A report published last year by the Counter Extremism Project described Active Clubs as a “stand-by militia of trained and capable [right-wing extremists] who can be activated when the need for coordinated violent action on a larger scale arises.”
“I don’t see how you can be family friendly and associated with a dedicated white supremacist like Ian Elliott,” said Jeff Tischauser, a senior researcher at the Southern Poverty Law Center who studies far-right movements. “A lot of these Active Club guys are using local mixed martial arts gyms as a recruiting ground. They’re trying to bring their ideology into those spaces and recruit teenagers and adults to try and pull them into their white supremacist worldview.”
“Any talk or ‘recruitment’ never took place at our school,” said Athens Jiu-Jitsu, in its statement.
It is unclear if Elliott has trained with any underage students at the school, but in one picture, taken at the same Louisville tournament earlier this year, he can be seen posing alongside other members and two young children.
The tournament, one in a series called the Chewjitsu Open, is affiliated with Nick “Chewy” Albin, a popular martial arts influencer based in Louisville who has nearly 170,000 Instagram followers. Albin even presented Elliott with a $100 award and novelty belt for winning his category at the February event, which he, the tournament, and Athens Jiu-Jitsu all shared on social media.
Albin did not reply to requests for comment via e-mail and Instagram message. The Chewjitsu Open, which also caters to school-aged children, did not reply to requests for comment via their Facebook page or via an e-mail sent to the contact person listed on their website. Albin and the Chewjitsu Open both deleted images of Elliott on their social media after this article was published.
Elliott, meanwhile, has reportedly stated his desire to spread the cause of hate through martial arts in the past. “I spend most of my time traveling, and training, with White Nationalists,” he wrote in leaked Telegram messages that were published by an Atlanta-based antifascist blog in 2021.

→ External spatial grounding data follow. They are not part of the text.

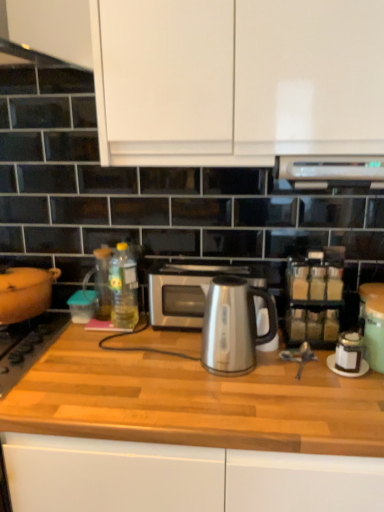 Question: Is translucent yellow bottle at center, which appears as the second bottle when viewed from the left, directly adjacent to satin silver kettle at center?

Choices:
 (A) yes
 (B) no

Answer: (B)

Question: From a real-world perspective, does translucent yellow bottle at center, marked as the first bottle in a right-to-left arrangement, sit lower than satin silver kettle at center?

Choices:
 (A) no
 (B) yes

Answer: (A)

Question: Is translucent yellow bottle at center, which appears as the second bottle when viewed from the left, turned away from satin silver kettle at center?

Choices:
 (A) no
 (B) yes

Answer: (A)

Question: Could you tell me if translucent yellow bottle at center, marked as the first bottle in a right-to-left arrangement, is facing satin silver kettle at center?

Choices:
 (A) no
 (B) yes

Answer: (A)

Question: Does translucent yellow bottle at center, marked as the first bottle in a right-to-left arrangement, contain satin silver kettle at center?

Choices:
 (A) no
 (B) yes

Answer: (A)

Question: Is translucent yellow bottle at center, marked as the first bottle in a right-to-left arrangement, further to camera compared to satin silver kettle at center?

Choices:
 (A) no
 (B) yes

Answer: (B)

Question: Is black glass gas stove at left not within translucent glass spice rack at right?

Choices:
 (A) yes
 (B) no

Answer: (A)

Question: Does black glass gas stove at left lie in front of translucent glass spice rack at right?

Choices:
 (A) yes
 (B) no

Answer: (A)

Question: From the image's perspective, is black glass gas stove at left located above translucent glass spice rack at right?

Choices:
 (A) no
 (B) yes

Answer: (A)

Question: Is translucent glass spice rack at right inside black glass gas stove at left?

Choices:
 (A) yes
 (B) no

Answer: (B)

Question: From a real-world perspective, is black glass gas stove at left below translucent glass spice rack at right?

Choices:
 (A) no
 (B) yes

Answer: (B)

Question: Does black glass gas stove at left have a lesser height compared to translucent glass spice rack at right?

Choices:
 (A) no
 (B) yes

Answer: (B)

Question: Can you confirm if white matte cabinet at upper center is smaller than satin silver microwave at center?

Choices:
 (A) yes
 (B) no

Answer: (B)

Formed in Texas in the aftermath of the deadly 2017 Unite the Right rally in Charlottesville, Virginia, Patriot Front is the most prolific distributor of racist, antisemitic, and hate propaganda in the United States, according to the Anti-Defamation League. Of the 7,500 cases of hate propaganda distribution documented by the ADL last year, 60 percent were done by Patriot Front.
“The Patriot Front manifesto explicitly states that membership to the American nation is inherited through blood, emphasizing the movement’s ethnonationalist understanding of identity,” notes the Institute for Strategic Dialogue.
Elliott reportedly stepped down from the group sometime after his white nationalist activities were first revealed in 2021. Huntsville, Alabama-based grappling gym Triad Martial Arts, where Elliott previously trained, is reported to have stripped him of all ranks and expelled him.
“He is a major player in one of the most hostile and aggressive white power networks in the country, in a region around southern Tennessee and Northern Alabama and into Georgia and South Carolina that includes overlapping neofascist, neo-Nazi and other far-right extremist groups,” added Tischauser, the SPLC researcher.
Evidence suggests that Elliott has retained links with the white nationalist community at the same time as apparently training with “family friendly” Athens Jiu-Jitsu. The Daily Beast found images of him training earlier this month with Devotion Jiu Jitsu, a Virginia-based grappling school affiliated with the neo-fascist hate group Wolves of Vinland. Members of the Wolves of Vinland have been convicted of attempting to burn down a historic black church and plotting to rob a bank. They were posted to Devotion’s Telegram account.
Devotion also recently congratulated Elliott on its X page for winning at a tournament it held earlier this month, which was said to include an afterparty with bare-knuckle fights.
One of the images on Athens Jiu Jitsu’s Facebook page featuring Elliott even shows him wearing a uniform that bears a Devotion logo at the school. A YouTube video posted by the far-right-affiliated Virginia grappling school shows similar logos visible at their gym.